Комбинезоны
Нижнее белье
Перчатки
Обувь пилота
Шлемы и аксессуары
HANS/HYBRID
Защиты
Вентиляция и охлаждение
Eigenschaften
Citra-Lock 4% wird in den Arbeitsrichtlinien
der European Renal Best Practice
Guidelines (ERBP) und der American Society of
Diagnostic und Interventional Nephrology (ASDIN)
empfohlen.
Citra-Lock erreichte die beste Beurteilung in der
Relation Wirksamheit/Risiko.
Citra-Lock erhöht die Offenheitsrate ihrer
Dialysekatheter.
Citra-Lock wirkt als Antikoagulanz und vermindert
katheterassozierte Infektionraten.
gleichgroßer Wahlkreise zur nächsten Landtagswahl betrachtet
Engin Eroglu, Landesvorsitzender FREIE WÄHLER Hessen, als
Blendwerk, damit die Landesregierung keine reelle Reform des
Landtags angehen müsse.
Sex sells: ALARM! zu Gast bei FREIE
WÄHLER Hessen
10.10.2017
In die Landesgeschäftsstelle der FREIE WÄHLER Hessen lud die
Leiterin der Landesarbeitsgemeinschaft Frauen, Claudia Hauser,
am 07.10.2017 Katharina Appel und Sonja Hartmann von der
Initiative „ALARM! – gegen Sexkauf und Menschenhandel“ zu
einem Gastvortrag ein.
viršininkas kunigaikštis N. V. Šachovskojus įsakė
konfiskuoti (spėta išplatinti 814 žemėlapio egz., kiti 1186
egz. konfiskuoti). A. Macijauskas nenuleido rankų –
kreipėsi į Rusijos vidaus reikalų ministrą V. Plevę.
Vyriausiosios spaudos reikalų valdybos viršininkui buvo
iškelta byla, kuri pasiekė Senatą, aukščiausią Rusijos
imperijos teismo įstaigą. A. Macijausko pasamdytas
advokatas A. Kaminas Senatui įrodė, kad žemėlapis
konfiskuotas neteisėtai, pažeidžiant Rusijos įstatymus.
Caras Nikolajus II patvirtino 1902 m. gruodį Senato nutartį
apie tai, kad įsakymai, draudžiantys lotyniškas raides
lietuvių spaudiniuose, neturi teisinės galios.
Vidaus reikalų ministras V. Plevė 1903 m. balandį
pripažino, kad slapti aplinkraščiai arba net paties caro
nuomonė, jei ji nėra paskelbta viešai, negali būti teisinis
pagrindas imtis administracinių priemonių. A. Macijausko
═══
What needs to be done »
For this exercise, output exactly the lines above from the line with "gleichgroßer Wahlkreise zur" to the line with "Caras Nikolajus II", counting both, and leave out the rest.

Output for this task »
gleichgroßer Wahlkreise zur nächsten Landtagswahl betrachtet
Engin Eroglu, Landesvorsitzender FREIE WÄHLER Hessen, als
Blendwerk, damit die Landesregierung keine reelle Reform des
Landtags angehen müsse.
Sex sells: ALARM! zu Gast bei FREIE
WÄHLER Hessen
10.10.2017
In die Landesgeschäftsstelle der FREIE WÄHLER Hessen lud die
Leiterin der Landesarbeitsgemeinschaft Frauen, Claudia Hauser,
am 07.10.2017 Katharina Appel und Sonja Hartmann von der
Initiative „ALARM! – gegen Sexkauf und Menschenhandel“ zu
einem Gastvortrag ein.
viršininkas kunigaikštis N. V. Šachovskojus įsakė
konfiskuoti (spėta išplatinti 814 žemėlapio egz., kiti 1186
egz. konfiskuoti). A. Macijauskas nenuleido rankų –
kreipėsi į Rusijos vidaus reikalų ministrą V. Plevę.
Vyriausiosios spaudos reikalų valdybos viršininkui buvo
iškelta byla, kuri pasiekė Senatą, aukščiausią Rusijos
imperijos teismo įstaigą. A. Macijausko pasamdytas
advokatas A. Kaminas Senatui įrodė, kad žemėlapis
konfiskuotas neteisėtai, pažeidžiant Rusijos įstatymus.
Caras Nikolajus II patvirtino 1902 m. gruodį Senato nutartį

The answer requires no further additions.